А все равно – хоть и не по-христиански, а хорошо, что соврал. А то б эта ведьма старая ещё не так хлебало раскрыла. Ну её. Пора уже на тренировку собираться, а ещё надо от мяса руки отмыть, сумку собрать...

Бидон с грядущим шашлыком прекрасно постоит под сиденьем – в жаре мясо промаринуется отлично. Колесников вроде больше ничего брать не велел.

Забавная штука жизнь! Сколько лет уже, оказывается, снова в одном городе живем, а до сих пор не встречались. Понадобилось для этого судьбе вляпать какую-то молоденькую девчонку в неприятности. А Димка молоток, как был своим парнем, так и остался. Старую дружбу не забыл! Да и я, раз на то пошло, не забыл, у офицеров такого не заведено. Гражданским этого не понять, но если уж говорить про большую деревню, так это армия. Все время тебя там с места на место кидают, успеешь миллион людей повидать и узнать, армейский пуд соли быстро съедаешь, может, один вечер с человеком где-нибудь на точке за бутылкой просидел, а уже не чужие. Что ж говорить о парне, который в училищной казарме на соседней койке спал!
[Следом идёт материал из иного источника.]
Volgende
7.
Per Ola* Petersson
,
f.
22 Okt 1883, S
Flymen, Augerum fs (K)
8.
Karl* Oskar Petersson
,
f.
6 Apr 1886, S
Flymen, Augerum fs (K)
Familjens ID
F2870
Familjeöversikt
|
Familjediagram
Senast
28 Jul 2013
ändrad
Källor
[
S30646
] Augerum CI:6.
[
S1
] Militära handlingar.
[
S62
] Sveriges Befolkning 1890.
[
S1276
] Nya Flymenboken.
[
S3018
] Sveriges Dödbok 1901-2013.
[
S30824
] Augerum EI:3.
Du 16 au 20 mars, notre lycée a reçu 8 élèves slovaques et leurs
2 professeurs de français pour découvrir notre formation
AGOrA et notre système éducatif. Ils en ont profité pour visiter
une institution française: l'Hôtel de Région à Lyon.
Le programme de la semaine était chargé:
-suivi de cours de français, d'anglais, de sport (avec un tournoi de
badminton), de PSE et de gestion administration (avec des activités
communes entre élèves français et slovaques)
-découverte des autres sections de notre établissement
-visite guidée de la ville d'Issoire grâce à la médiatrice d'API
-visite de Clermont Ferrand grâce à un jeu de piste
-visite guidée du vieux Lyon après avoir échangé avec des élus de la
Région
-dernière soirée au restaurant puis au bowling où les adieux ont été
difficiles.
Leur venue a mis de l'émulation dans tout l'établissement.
Но лихой Димка! Аську подцепил, это тебе не дурочка из Сада, где весь свободный контингент вечерами толчется, женщина в большом порядке. Уважаемый человек.
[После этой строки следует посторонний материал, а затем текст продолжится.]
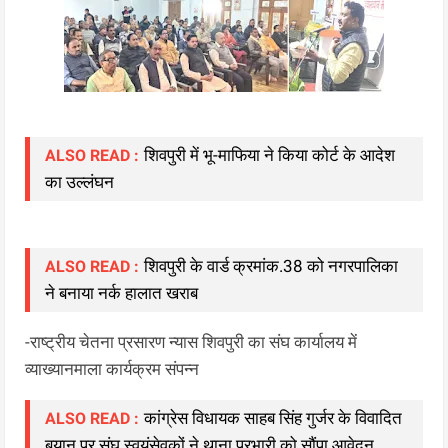
शिवपुरी में भू-माफिया ने किया कोर्ट के आदेश
ALSO READ :
का उल्लंघन
शिवपुरी के वार्ड क्रमांक.38 को नगरपालिका
ALSO READ :
ने बनाया नर्क हालात खराब
-राष्ट्रीय चेतना प्रसारण न्यास शिवपुरी का संघ कार्यालय में
व्याख्यानमाला कार्यक्रम संपन्न
कांग्रेस विधायक साहब सिंह गुर्जर के विवादित
ALSO READ :
बयान पर संघ स्वयंसेवकों ने थाना प्रभारी को सौंपा आवेदन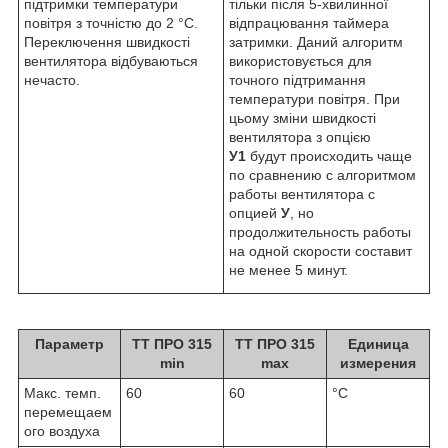
підтримки температури
тільки після 5-хвилинної
повітря з точністю до 2 °С.
відпрацювання таймера
Переключення швидкості
затримки. Даний алгоритм
вентилятора відбуваються
використовується для
нечасто.
точного підтримання
температури повітря. При
цьому зміни швидкості
вентилятора з опцією
У1
будут происходить чаще
по сравнению с алгоритмом
работы вентилятора с
опцией
У
, но
продолжительность работы
на одной скорости составит
не менее 5 минут.
Параметр
ТТ ПРО 315
ТТ ПРО 315
Единица
min
max
измерения
Макс. темп.
60
60
°С
перемещаем
ого воздуха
Батищев вспомнил, как сам когда-то начал было вокруг неё виражи закладывать, да заробел – почувствовал, что не тот профиль. Досадливо крутнул головой. Сейчас бы так просто не отступился, научился уже понимать, где человек, а где просто так, – но дело прошлое...

Руки занимались сборами, а голова была занята совсем другим. Ирина... Странная девчонка – хоть при росте и при теле, но совсем молоденькая – а глаза взрослые. Только из Махдена приехала, но особо не распространяется, обыкновенная девчонка уже бы все уши прожужжала. Чем же она там занималась, что за ней тут охотятся? Интересная, видно, девочка, непростая... но спрашивать пока нельзя – пусть сама расскажет, когда захочет.

Когда год назад на шейпинг бегала, ничего в ней вовсе не было. Ну, фигура при всем своем, хоть и не без недочетов, но мордаха – как у всех девчонок: честная пустота, только то и выражает, что выразить этой мордахе нечего. Потому тогда и не обратил. Столько их через секцию проходит...

А сейчас... Даже не верится, как один год может человека изменить.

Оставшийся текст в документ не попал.